All the administrative heads know that this meeting takes place at the same time every week so they can’t say they didn’t get the memo. They are expected to be there unless they are absent or an emergency comes up that needs their attention.
It is set in stone, “If there is no school on Monday due to a weather cancellation, or a scheduled day off, then the meeting happens on Tuesday at 9 a.m.” Superintendent Beitman states.
The meeting goes as follows, they start with one person and then go around the table until everyone addresses the events happening that coming week in their department or school. Each individual at the table has either their computer, or a notebook and pen sitting in front of them ready to takes notes on their part of future developments.
“The unique thing about this meeting is we go in with no agenda” says Cheri Burke, Director of Student Learning. “Everyone has an opportunity to talk and discuss different topics, much like an open forum.”
At one recent Monday meeting, Burke brought up the use of Twitter in school as a tool to enhance learning. As she is a big advocate for it she discussed the positives, which got Leigh Pont, Head Technology Teacher, on board, too.
Burke believes “Twitter is an opportunity to connect globally with authors, and inspirational leaders. I have one and use it on a professional level to connect with other leaders around the world.”
The Region 10 Board of Education created a Technology Committee recently to help provide policies in regards to the internet and its use at school. At this recent Monday meeting, Superintendent Beitman’s main concern and focus is that the safety of the students remain secure.
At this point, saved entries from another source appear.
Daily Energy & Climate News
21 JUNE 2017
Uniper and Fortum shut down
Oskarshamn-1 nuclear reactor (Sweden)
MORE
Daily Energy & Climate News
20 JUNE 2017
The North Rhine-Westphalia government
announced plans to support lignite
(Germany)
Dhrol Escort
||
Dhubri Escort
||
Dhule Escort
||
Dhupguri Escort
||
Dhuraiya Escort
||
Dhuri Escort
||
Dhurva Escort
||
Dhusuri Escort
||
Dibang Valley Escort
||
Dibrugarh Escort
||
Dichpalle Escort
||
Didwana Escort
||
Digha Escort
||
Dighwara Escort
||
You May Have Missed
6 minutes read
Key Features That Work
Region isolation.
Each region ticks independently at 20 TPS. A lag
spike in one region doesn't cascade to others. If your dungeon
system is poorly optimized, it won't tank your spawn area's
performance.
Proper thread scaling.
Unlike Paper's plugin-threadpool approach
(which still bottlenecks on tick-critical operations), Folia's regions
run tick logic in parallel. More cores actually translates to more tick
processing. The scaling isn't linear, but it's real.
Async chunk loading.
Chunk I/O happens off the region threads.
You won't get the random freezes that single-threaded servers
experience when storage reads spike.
“We need to make sure that the student’s identity and information is protected, ” Beitman said, adding: “If pictures are to be posted, then the policy would have to clarify that it shouldn’t be individual students but groups and the back of kids’ heads.”
Other members of the group brought up that they don’t know how to use social media, and wouldn’t be able to check up on the teachers to make sure they are using it properly and following the policy. Kenneth Smith, Principal of Har-Bur Middle School recommended that they have professional development so they can learn the basics of the network.
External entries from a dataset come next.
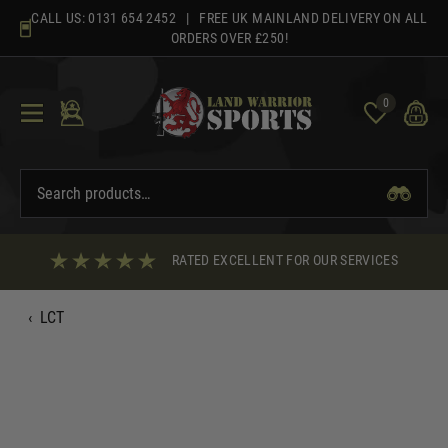
Skip
CALL US:
0131 654 2452
| FREE UK MAINLAND DELIVERY ON ALL
to
ORDERS OVER £250!
content
0
RATED EXCELLENT FOR OUR SERVICES
‹
LCT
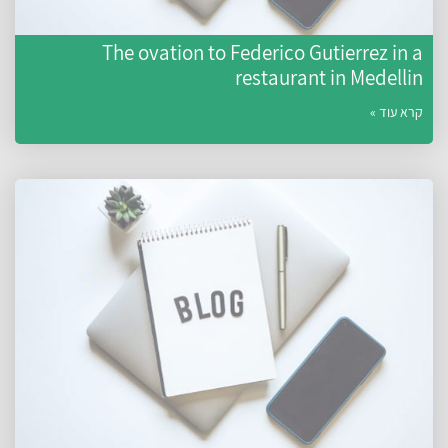
The ovation to Federico Gutierrez in a
restaurant in Medellin
קרא עוד »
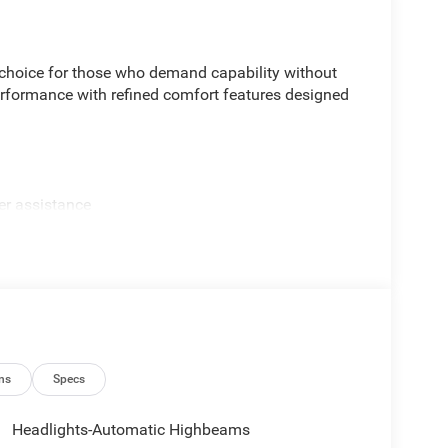
choice for those who demand capability without
formance with refined comfort features designed
er assistance
rror
ation
ns
Specs
Headlights-Automatic Highbeams
SiriusXM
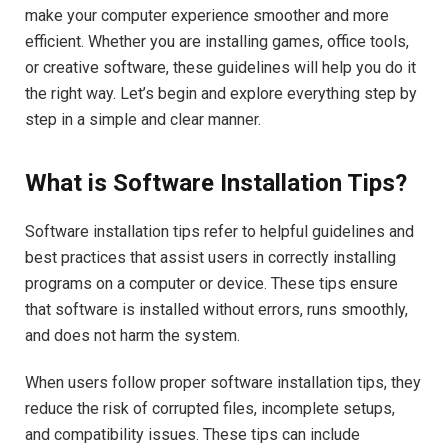
make your computer experience smoother and more
efficient. Whether you are installing games, office tools,
or creative software, these guidelines will help you do it
the right way. Let’s begin and explore everything step by
step in a simple and clear manner.
What is Software Installation Tips?
Software installation tips refer to helpful guidelines and
best practices that assist users in correctly installing
programs on a computer or device. These tips ensure
that software is installed without errors, runs smoothly,
and does not harm the system.
When users follow proper software installation tips, they
reduce the risk of corrupted files, incomplete setups,
and compatibility issues. These tips can include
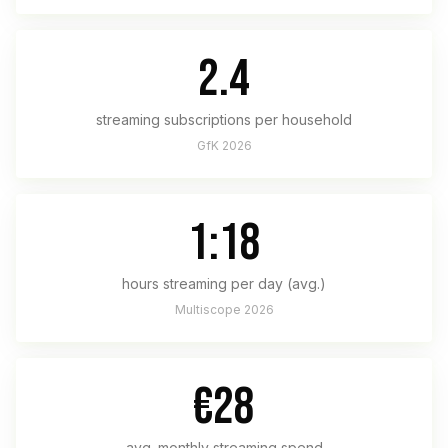
2.4
streaming subscriptions per household
GfK 2026
1:18
hours streaming per day (avg.)
Multiscope 2026
€28
avg. monthly streaming spend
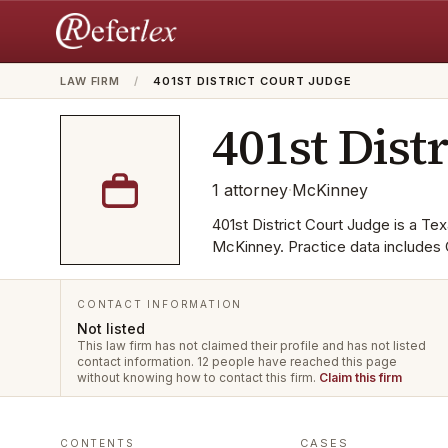
LAW FIRM
/
401ST DISTRICT COURT JUDGE
401st Dist
1
attorney
·
McKinney
401st District Court Judge is a Texa
McKinney. Practice data includes 
CONTACT INFORMATION
Not listed
This law firm has not claimed their profile and has not listed
contact information.
12 people have reached this page
without knowing how to contact this firm.
Claim this firm
CASES
CONTENTS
But without this Monday morning meeting, all the suggestions and ideas wouldn’t be possible. The gathering increases the efficiency the leaders have when making decisions. It also can clarify any confusion on any topic that they may have.
“The logic behind the meeting is to make decisions in the quickest, and safest way possible,” said Beitman. “That way we don’t have to have five meetings for each event that happens within the district.”
Burke appreciates the streamlined way of getting things accomplished and issues addressed.
“I recommend that other districts create a meeting like this,” Burke said. “In the other districts I’ve worked in they didn’t have something where all the leaders can have their voice heard and not just the big administrative leaders.”
This secret meeting may not have been as scandalous as you first thought, but it sure is productive and smart, according to participants hoping to stay on top of what needs to be done.
For example, when Pamela Lazaroski, Principal of Lewis S. Mills, spoke she brought up that the high school had a then-upcoming assembly with speaker Ed Gerrity. David Fortin, Director of Buildings and Grounds, took down the time and date, to make sure he does his part by turning on the air conditioning or heating in the auditorium.